Sayıştay, Boğaziçi Üniversitesi 2021 yılı kontrol raporunu yayımladı. Denetçilerin incelediği Bilimsel Araştırma Projeleri kapsamında ağır bir halde masaüstü bilgisayar, diz üstü bilgisayar, tablet üzere elektronik aygıtlar alındığını ve kimi akademisyenlerin üzerine 50-55 adede kadar dizüstü ve 40-50 kadar masaüstü bilgisayar zimmetlendiği belirlendi.
Üniversitede 940 akademik, 800 civarında idari işçi olmasına karşın toplam da 10 bin 247 bilgisayar bulunduğuna dikkat çeken Sayıştay raporda, “Laboratuvarlarda kullanılan masaüstü bilgisayarlar düşüldüğünde dahi, kabaca bir hesapla bir işçinin kullanımına ortalama 10 adet bilgisayar düştüğü görülmektedir. 5018 sayılı Kanun’un ‘Hesap verme sorumluluğu’ başlıklı 8’inci unsuruna nazaran her türlü kamu kaynağının elde edilmesi ve kullanılmasında misyonlu ve yetkili olanlar; kamu kaynaklarının tesirli, ekonomik ve verimli kullanılması ile berbata kullanılmaması için gerekli tedbirlerin alınmasından sorumlu tutulmaktadırlar” tabirlerine yer verdi.

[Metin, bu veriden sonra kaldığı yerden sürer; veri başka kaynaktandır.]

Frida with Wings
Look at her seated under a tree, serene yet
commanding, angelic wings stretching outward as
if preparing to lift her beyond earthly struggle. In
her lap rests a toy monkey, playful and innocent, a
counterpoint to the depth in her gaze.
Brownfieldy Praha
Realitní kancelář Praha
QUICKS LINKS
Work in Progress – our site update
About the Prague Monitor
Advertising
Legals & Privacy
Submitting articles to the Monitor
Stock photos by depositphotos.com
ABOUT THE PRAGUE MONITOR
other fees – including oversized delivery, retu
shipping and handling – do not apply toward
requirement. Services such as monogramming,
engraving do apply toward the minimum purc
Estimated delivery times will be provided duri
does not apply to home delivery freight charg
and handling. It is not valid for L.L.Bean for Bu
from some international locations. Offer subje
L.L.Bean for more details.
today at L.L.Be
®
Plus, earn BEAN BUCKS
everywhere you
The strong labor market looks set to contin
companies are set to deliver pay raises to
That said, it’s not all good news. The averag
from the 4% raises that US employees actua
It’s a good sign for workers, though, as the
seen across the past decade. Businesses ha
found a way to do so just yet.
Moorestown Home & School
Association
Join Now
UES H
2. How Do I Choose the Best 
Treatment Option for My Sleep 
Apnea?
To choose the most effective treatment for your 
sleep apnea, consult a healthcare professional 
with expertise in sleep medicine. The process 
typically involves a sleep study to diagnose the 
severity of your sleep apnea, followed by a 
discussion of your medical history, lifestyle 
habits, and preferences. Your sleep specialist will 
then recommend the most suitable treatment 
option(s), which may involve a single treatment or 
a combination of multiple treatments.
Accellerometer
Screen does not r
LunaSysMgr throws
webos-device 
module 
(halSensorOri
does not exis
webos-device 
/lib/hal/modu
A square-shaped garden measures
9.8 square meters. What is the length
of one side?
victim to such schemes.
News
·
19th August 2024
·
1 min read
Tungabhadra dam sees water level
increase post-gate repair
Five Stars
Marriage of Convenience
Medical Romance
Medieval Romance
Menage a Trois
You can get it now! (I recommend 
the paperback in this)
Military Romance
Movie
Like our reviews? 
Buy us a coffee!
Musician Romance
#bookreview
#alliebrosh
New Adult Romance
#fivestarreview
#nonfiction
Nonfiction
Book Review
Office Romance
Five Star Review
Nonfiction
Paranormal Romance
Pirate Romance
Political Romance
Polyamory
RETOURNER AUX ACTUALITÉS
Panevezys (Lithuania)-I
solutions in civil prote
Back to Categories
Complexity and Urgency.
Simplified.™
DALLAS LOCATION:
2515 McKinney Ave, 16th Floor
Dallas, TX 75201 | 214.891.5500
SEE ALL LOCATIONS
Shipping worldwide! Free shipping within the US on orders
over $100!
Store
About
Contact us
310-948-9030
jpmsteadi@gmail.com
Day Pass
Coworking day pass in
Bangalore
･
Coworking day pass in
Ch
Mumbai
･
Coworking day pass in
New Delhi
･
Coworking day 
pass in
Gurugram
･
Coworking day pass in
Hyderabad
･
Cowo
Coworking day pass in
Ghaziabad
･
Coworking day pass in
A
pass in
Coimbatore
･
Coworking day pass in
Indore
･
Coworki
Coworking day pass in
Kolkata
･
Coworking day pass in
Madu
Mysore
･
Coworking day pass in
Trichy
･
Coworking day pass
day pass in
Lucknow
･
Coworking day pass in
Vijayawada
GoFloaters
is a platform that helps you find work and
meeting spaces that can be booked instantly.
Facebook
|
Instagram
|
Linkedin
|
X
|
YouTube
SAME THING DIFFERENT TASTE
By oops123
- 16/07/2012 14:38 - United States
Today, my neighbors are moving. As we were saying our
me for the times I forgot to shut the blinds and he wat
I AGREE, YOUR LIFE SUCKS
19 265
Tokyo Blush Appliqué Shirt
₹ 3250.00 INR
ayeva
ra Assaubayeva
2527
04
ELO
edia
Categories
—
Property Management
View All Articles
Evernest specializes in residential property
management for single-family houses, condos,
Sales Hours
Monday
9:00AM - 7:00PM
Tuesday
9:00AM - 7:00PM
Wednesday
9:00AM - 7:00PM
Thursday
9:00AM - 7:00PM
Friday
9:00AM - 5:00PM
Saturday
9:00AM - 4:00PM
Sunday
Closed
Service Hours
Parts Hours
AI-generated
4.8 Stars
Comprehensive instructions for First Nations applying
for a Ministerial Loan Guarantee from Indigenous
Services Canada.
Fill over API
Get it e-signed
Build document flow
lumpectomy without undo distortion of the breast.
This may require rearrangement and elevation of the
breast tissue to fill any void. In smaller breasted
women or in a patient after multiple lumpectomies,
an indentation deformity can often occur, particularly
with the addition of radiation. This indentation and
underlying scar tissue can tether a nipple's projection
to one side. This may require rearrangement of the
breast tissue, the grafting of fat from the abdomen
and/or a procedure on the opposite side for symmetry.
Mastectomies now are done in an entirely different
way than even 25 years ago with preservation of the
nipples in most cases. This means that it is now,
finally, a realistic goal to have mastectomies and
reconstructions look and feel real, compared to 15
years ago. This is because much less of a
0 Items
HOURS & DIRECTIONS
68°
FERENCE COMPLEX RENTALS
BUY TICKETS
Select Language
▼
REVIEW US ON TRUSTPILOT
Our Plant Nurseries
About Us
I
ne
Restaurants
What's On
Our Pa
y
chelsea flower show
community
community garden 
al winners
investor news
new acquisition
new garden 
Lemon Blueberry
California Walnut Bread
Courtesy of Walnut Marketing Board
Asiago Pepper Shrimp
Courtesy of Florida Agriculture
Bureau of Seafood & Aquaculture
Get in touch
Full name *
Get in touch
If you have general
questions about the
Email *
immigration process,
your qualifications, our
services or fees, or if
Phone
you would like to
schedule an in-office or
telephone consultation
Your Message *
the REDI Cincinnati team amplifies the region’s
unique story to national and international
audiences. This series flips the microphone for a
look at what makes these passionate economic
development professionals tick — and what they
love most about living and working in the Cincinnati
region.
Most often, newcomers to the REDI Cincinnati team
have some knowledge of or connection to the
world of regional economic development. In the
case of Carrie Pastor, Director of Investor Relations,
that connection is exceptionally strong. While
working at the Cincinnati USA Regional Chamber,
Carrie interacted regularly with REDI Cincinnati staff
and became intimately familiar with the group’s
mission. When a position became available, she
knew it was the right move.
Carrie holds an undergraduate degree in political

Sözleşmeli öğretim elemanına idari görev
Raporda yeni üniversite idaresinin kontratlı olarak çalışan yabancı asıllı 12 öğretim elemanına kanuna muhalif bir biçimde yüksekokul ve fakültelerde kısım başkanlığı, kısım lider yardımcılığı, idare konseyi üyeliği, araştırma merkezi müdürlüğü üzere çeşitli idari vazifeler verildiği belirlendi. 2547 sayılı Yükseköğretim Kanunu’nun “Çalışma Esasları” başlıklı 36’ıncı hususunun kontratlı olarak istihdam edilen öğretim görevlileriyle ilgili kararlarını hatırlatan Sayıştay, üniversiteden 12 öğretim elemanının idari vazifelerine son verilmesini istedi.
İhalelerde usulsüzlük
Sayıştay denetçileri, Boğaziçi Üniversitesi’nin 4734 sayılı Kamu İhale Kanunu’nda belirtilen temel ihale yollarıyla yapılması gereken işleri, ihale düzenlemeden mali hudutların altında kalacak biçimde ve kısımlara bölerek direkt temin yoluyla yaptığını da tespit etti.
Raporda hususla ilgili olarak “Kurumun kelam konusu imal işini ihale etmesi gerekirken kısımlara bölerek tıpkı yükleniciden direkt temin yoluyla edinmesi sonucunda, Kamu İhale Kanunu’nun ihalelerde rekabet, saydamlık, eşit muamele, güvenilirlik ve kaynakların verimli kullanılması prensiplerine muhalif hareket ettiği, bu hizmet alımının 4734 sayılı Kanunda belirtilen temel ihale tarzları ile temin edilmesi gerektiği düşünülmektedir” denildi.